Typographers have developed a comprehensive vocabulary for describing the many aspects of typefaces and typography. Some vocabulary applies only to a subset of all scripts. Serifs, for example, are a purely decorative characteristic of typefaces used for European scripts, whereas the glyphs used in Arabic or East Asian scripts have characteristics (such as stroke width) that may be similar in some respects but cannot reasonably be called serifs and may not be purely decorative.

Serifs

Typefaces can be divided into two main categories: serif and sans serif. Serifs comprise the small features at the end of strokes within letters. The printing industry refers to typeface without serifs as sans serif (from French sans, meaning without), or as grotesque (or, in German, grotesk).

Great variety exists among both serif and sans serif typefaces. Both groups contain faces designed for setting large amounts of body text, and others intended primarily as decorative. The presence or absence of serifs represents only one of many factors to consider when choosing a typeface.

Typefaces with serifs are often considered easier to read in long passages than those without. Studies on the matter are ambiguous, suggesting that most of this effect is due to the greater familiarity of serif typefaces. As a general rule, printed works such as newspapers and books almost always use serif typefaces, at least for the text body.

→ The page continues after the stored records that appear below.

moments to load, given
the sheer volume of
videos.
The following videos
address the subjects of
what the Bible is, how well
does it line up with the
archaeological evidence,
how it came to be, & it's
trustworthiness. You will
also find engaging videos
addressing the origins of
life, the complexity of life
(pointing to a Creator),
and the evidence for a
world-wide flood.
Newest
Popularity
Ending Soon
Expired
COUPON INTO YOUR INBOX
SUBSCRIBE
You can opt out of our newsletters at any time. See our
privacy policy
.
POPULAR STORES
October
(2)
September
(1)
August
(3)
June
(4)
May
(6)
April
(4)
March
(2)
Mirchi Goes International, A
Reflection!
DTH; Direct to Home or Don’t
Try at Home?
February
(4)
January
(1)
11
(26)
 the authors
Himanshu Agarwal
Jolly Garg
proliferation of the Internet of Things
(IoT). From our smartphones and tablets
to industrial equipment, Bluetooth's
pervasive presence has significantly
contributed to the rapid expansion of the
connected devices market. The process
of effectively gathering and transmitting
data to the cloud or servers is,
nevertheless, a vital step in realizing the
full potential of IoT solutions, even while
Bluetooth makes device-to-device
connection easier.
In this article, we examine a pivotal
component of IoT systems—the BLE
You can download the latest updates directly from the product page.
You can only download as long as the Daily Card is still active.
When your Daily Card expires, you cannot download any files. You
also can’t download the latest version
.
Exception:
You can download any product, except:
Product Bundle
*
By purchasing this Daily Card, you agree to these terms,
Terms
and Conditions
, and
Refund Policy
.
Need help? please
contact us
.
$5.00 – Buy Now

Web sites do not have to specify a font and can simply respect the browser settings of the user. But of those web sites that do specify a font, most use modern sans serif fonts, because it is commonly believed that, in contrast to the case for printed material, sans serif fonts are easier than serif fonts to read on the low-resolution computer screen.

Proportion

A proportional typeface contains glyphs of varying widths, while a monospaced (non-proportional or fixed-width) typeface uses a single standard width for all glyphs in the font. Duospaced fonts are similar to monospaced fonts, but characters can also be two character widths instead of a single character width.

Many people generally find proportional typefaces nicer-looking and easier to read, and thus they appear more commonly in professionally published printed material.  For the same reason, GUI computer applications (such as word processors and web browsers) typically use proportional fonts. However, many proportional fonts contain fixed-width (tabular) figures so that columns of numbers stay aligned.

Monospaced typefaces function better for some purposes because their glyphs line up in neat, regular columns. No glyph is given any more weight than another. Most manually operated typewriters use monospaced fonts. So do text-only computer displays and third- and fourth-generation game console graphics processors, which treat the screen as a uniform grid of character cells. Most computer programs which have a text-based interface (terminal emulators, for example) use only monospaced fonts (or add additional spacing to proportional fonts to fit them in monospaced cells) in their configuration. Monospaced fonts are commonly used by computer programmers for displaying and editing source code so that certain characters (for example parentheses used to group arithmetic expressions) are easy to see.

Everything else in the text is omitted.